Изменить размер шрифта - +
Если хочешь, живи…

– Как ты намерена улететь? Зайцем? Все ж билеты проданы — года на полтора вперед.

Она кивнула на телефон, давая понять, что эти проблемы сняты.

– Или ты думаешь, я полечу на Аэрофлоте? Я больше никогда в жизни не буду летать на Аэрофлоте. Я приеду домой и сожгу все книги на русском языке, какие у меня есть. Я постараюсь забыть все: город, дома, людей. Я постараюсь забыть язык… Я забуду, забуду… Вытащу отсюда Славу, привезу к себе — и забуду.

Мы долго молчали; Бэлла поглядывала на часы, наверное, ждала — то ли за ней должны заехать, то ли позвонить.

– Как твой сосед поживает? — рассеянно, скорее всего, из необходимости заполнить паузу, спросила она; я слишком устал, чтобы среагировать и понять, о чем это она.

– Сосед?.. Ах да, сосед, человек по имени Музыка. Да как обычно.

– Что с ним? — спросила Бэлла.

– Да, вроде ничего, — я поднялся из кресла, прошел к телефонному столику, сел перед Бэллой на пол, скрестил по-турецки ноги; я взял ее холодную руку, погрел в ладонях. — Тебе не придется забывать наш язык.

– Да? — спросила очень серьезно Бэлла. — И почему же?

– Потому что Его и так уже нет. Язык распался. Помнишь, как греки определяли варвара? Да, верно: человек без языка. И не потому, что весь окружающий мир не владел членораздельной речью. А просто язык был для них нечто большее. Как один умный человек сказал: это было артикулированное пространство мысли, желания и чувства. Этот Музыка — он ведь был под нашим старым добрым небом чем-то вроде языка. Он умолк — и стало тихо. Слышишь, как тихо у нас теперь?
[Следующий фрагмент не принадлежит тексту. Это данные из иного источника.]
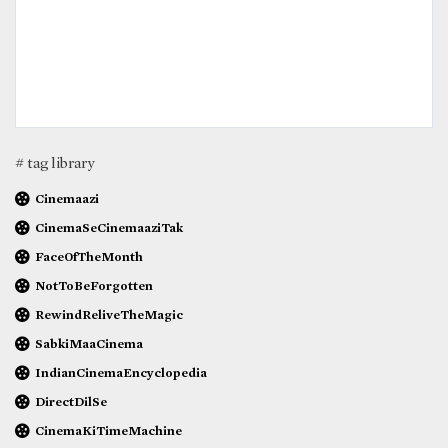
# tag library
Cinemaazi
CinemaSeCinemaaziTak
FaceOfTheMonth
NotToBeForgotten
RewindReliveTheMagic
SabkiMaaCinema
IndianCinemaEncyclopedia
DirectDilSe
CinemaKiTimeMachine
Бэлла кивнула… Зазвонил телефон.

– За мной, — объяснила Бэлла, взглянув на часы. — Ну, пока… Ты хороший парень. Постарайся тут выжить.

– Постараюсь, — пообещал я; мы поцеловались. Крепко. В губы.

Я ее не провожал. Я повалился на диван, который еще пах Бэллой, и моментально исчез — из этих стен и этих запахов, исчез надолго.

 

9

 

Очнулся я только на следующий день. Позвонил домой. Музыку не застал. Видно, ушел на работу в свои фруктовые ряды. Меня тянуло в квартиру-портмоне. Какое-то смутное чувство. Проверив обойму привычных желаний, я обнаружил в ней один нестреляный патрон: пройти там на кухню, выглянуть во двор — сидит ли еще старуха в окне напротив? Все еще вмерзает ее лицо в стекло или уже растаяло?

Уже в районе Маяковки я понял, какую допустил глупость, выбрав маршрут по Садовому; пробка уплотнялась уже на мосту над Самотекой и закупоривала все кольцо, наверное, до самой Сухаревки; сосед справа выключил движок и дремал, привалившись к дверце, левый сосед распространял вокруг себя напряженную ауру; он ерзал, стучал ладонями по баранке, откровенно артикулировал, и я не сомневался, что концентрация инфернальной лексики в его машине уже превысила все допустимые экологические нормы — он, должно быть, опаздывал на Курский вокзал.

Чем ближе к перекрестку на Сухаревке, тем больше уплотнялась пробка; народ нервничал, старался воткнуться в крохотные трещинки и полости пробкового дерева; сам перекресток представлял собой чудовищный водоворот движений и звуков, темпераментов и эмоций — пространство площади было настолько раскалено, что сигареты в зубах водителей, похоже, прикуривались сами по себе, от воздуха.

Я пристроился к левому заднему колесу КамАЗа: в такой ситуации кто большой и сильный, тот и прав. Гаишники предусмотрительно ретировались отсюда, светофор перебрасывал сверху вниз и снизу вверх цветовые сигналы, но к ритмичным подскакиваниям зеленого — в желтый, а желтого — в красный следовало относиться точно так же, как к усердию фельдшера, делающего массаж сердечной мышцы покойнику.